Par conséquent, dès lors qu'il est acquis qu'elles ont gravement failli à leurs obligations contractuelles, les sociétés appelantes ne sont pas fondées à se plaindre d'une rupture brutale des relations commerciales établies imposée par la SAS Chrysler France, quelque soit l'ancienneté de leurs relations commerciales avec cette société.
En définitive, dès lors qu'elle était fondée sur des défaillances contractuelles graves imputables aux sociétés appelantes, la résiliation unilatérale par la SAS Chrysler France des contrats de distribution conclus avec elles n'est ni abusive au sens de l'article 1134 du Code civil, ni brutale au sens de l'article L. 442-6 1.5) du Code de commerce, de sorte qu'il convient de rejeter les demandes d'indemnisation formées par la SA EDA, ainsi que par la SAS Detroit VDA et son liquidateur, le jugement critiqué étant ainsi confirmé.
Parce qu'elles succombent les appelantes seront condamnés au paiement des dépens d'appel, ainsi qu'au paiement, chacune, de la somme de 10 000 euro au titre de l'article 700 du Code de procédure civile, leurs propres demandes fondées sur ce texte étant rejetées.

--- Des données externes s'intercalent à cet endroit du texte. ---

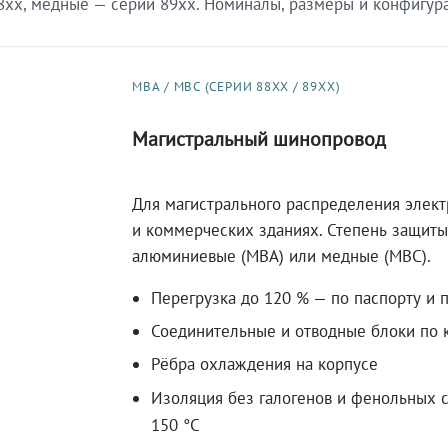
xx, медные — серии 89xx. Номиналы, размеры и конфигурац
МВА / МВС (СЕРИИ 88XX / 89XX)
Магистральный шинопровод
Для магистрального распределения элек
и коммерческих зданиях. Степень защиты 
алюминиевые (МВА) или медные (МВС).
Перегрузка до 120 % — по паспорту и 
Соединительные и отводные блоки по к
Рёбра охлаждения на корпусе
Изоляция без галогенов и фенольных с
150 °C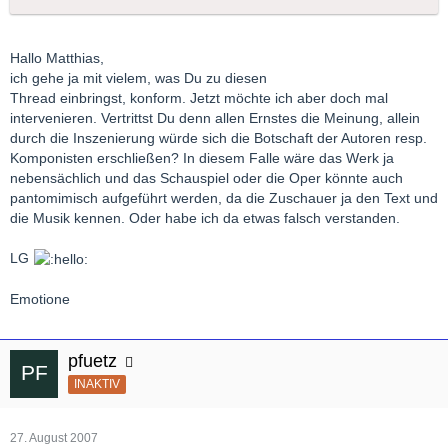
Hallo Matthias,
ich gehe ja mit vielem, was Du zu diesen
Thread einbringst, konform. Jetzt möchte ich aber doch mal
intervenieren. Vertrittst Du denn allen Ernstes die Meinung, allein
durch die Inszenierung würde sich die Botschaft der Autoren resp.
Komponisten erschließen? In diesem Falle wäre das Werk ja
nebensächlich und das Schauspiel oder die Oper könnte auch
pantomimisch aufgeführt werden, da die Zuschauer ja den Text und
die Musik kennen. Oder habe ich da etwas falsch verstanden.
LG
Emotione
pfuetz
INAKTIV
27. August 2007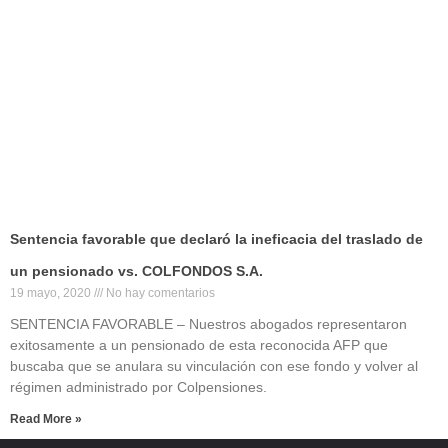
Sentencia favorable que declaró la ineficacia del traslado de
un pensionado vs. COLFONDOS S.A.
19 mayo, 2020
No hay comentarios
SENTENCIA FAVORABLE – Nuestros abogados representaron
exitosamente a un pensionado de esta reconocida AFP que
buscaba que se anulara su vinculación con ese fondo y volver al
régimen administrado por Colpensiones.
Read More »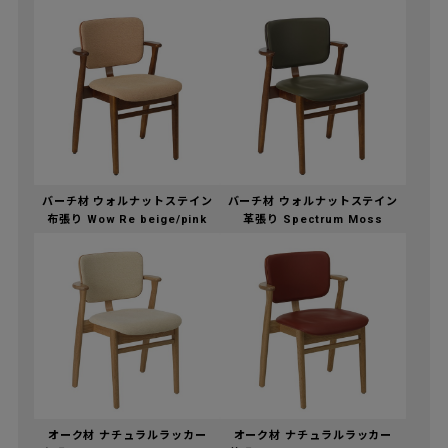
バーチ材 ウォルナットステイン
バーチ材 ウォルナットステイン
布張り Wow Re beige/pink
革張り Spectrum Moss
オーク材 ナチュラルラッカー
オーク材 ナチュラルラッカー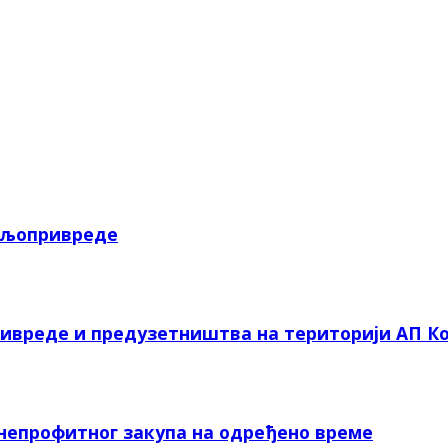
пољопривреде
ривреде и предузетништва на територији АП Ко
 непрофитног закупа на одређено време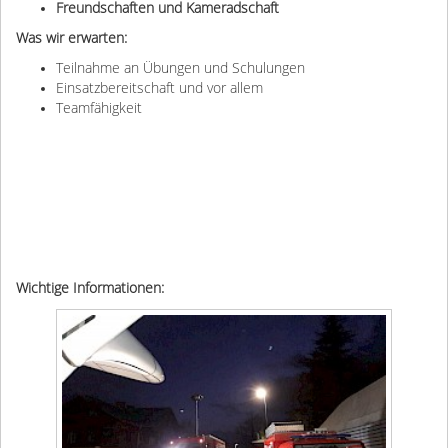
Freundschaften und Kameradschaft
Was wir erwarten:
Teilnahme an Übungen und Schulungen
Einsatzbereitschaft und vor allem
Teamfähigkeit
Wichtige Informationen: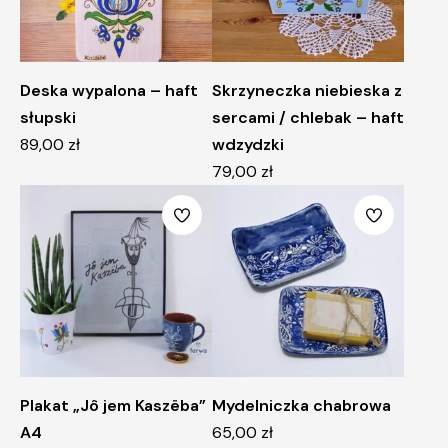
Deska wypalona – haft
Skrzyneczka niebieska z
słupski
sercami / chlebak – haft
89,00
zł
wdzydzki
79,00
zł
Plakat „Jô jem Kaszëba”
Mydelniczka chabrowa
A4
65,00
zł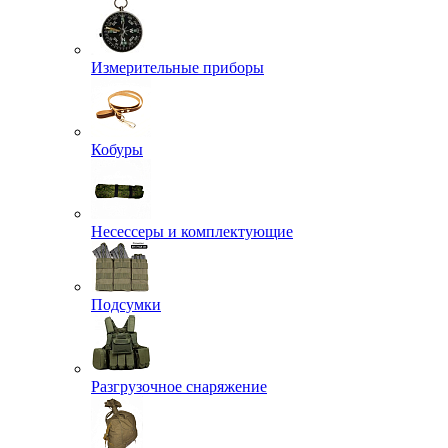
Измерительные приборы
Кобуры
Несессеры и комплектующие
Подсумки
Разгрузочное снаряжение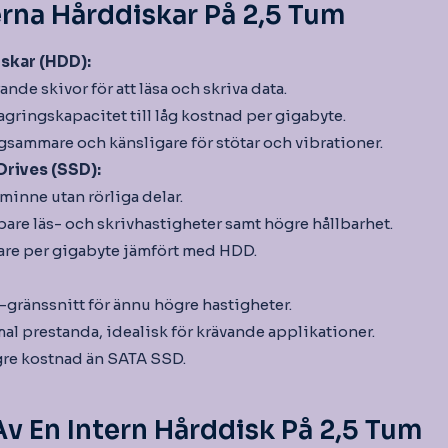
erna Hårddiskar På 2,5 Tum
skar (HDD):
nde skivor för att läsa och skriva data.
lagringskapacitet till låg kostnad per gigabyte.
gsammare och känsligare för stötar och vibrationer.
Drives (SSD):
minne utan rörliga delar.
bare läs- och skrivhastigheter samt högre hållbarhet.
are per gigabyte jämfört med HDD.
gränssnitt för ännu högre hastigheter.
al prestanda, idealisk för krävande applikationer.
gre kostnad än SATA SSD.
Av En Intern Hårddisk På 2,5 Tum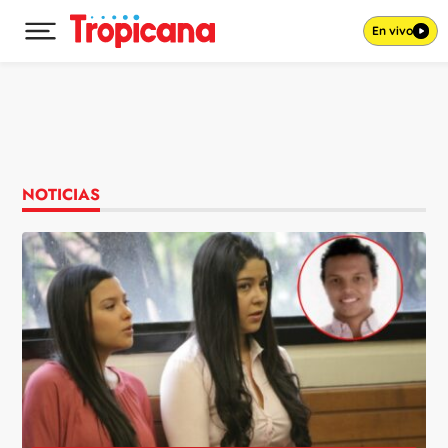
En vivo
Desplegar menú principal
Ir al contenido
NOTICIAS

Par ces motifs : LA COUR, statuant après débats publics, par arrêt contradictoire rendu en dernier ressort et mis à disposition du public au greffe, Constate que Me Eric Rouvroy n'intervient plus à l'instance depuis le jugement du Tribunal de commerce d'Amiens du 10 septembre 2010 arrêtant le plan de redressement de la SA EDA et désignant Me Sophie Lafarge en qualité de commissaire chargée de veiller à l'exécution de ce plan, Déclare recevables les appels interjetés le 22 janvier 2010 par la SA EDA et son administrateur Me Eric Rouvroy, et par la SAS Detroit VDA et son liquidateur Me Dominique Miquel, à l'encontre du jugement rendu le 29 décembre 2009 par le Tribunal de commerce d'Amiens, Dit que la résiliation unilatérale le 21 janvier 2009 par la SAS Chrysler France des contrats de distribution conclus le 16 septembre 2002 avec la SA EDA et le 29 novembre 2007 avec la SAS Detroit VDA n'est ni abusive au sens de l'article 1134 du Code civil, ni brutale au sens de l'article L. 442-6.1 5° du Code de commerce, Confirme le jugement rendu entre les mêmes parties le 29 décembre 2009 par le Tribunal de commerce d'Amiens, y ajoutant, Condamne la SA EDA et Me Dominique Miquel en qualité de liquidateur de la SAS Detroit VDA aux dépens de l'appel, Condamne la SA EDA à payer à la SAS Chrysler France la somme de 10 000 euro au titre de l'article 700 du Code de procédure civile, Condamne Me Dominique Miquel en qualité de liquidateur de la SAS Detroit VDA à payer à la SAS Chrysler France la somme de 10 000 euro au titre de l'article 700 du Code de procédure civile, Rejette les demandes fondées sur l'article 700 du Code de procédure civile présentées par la SA EDA et par Me Dominique Miquel es qualité de liquidateur de la SAS Detroit VDA.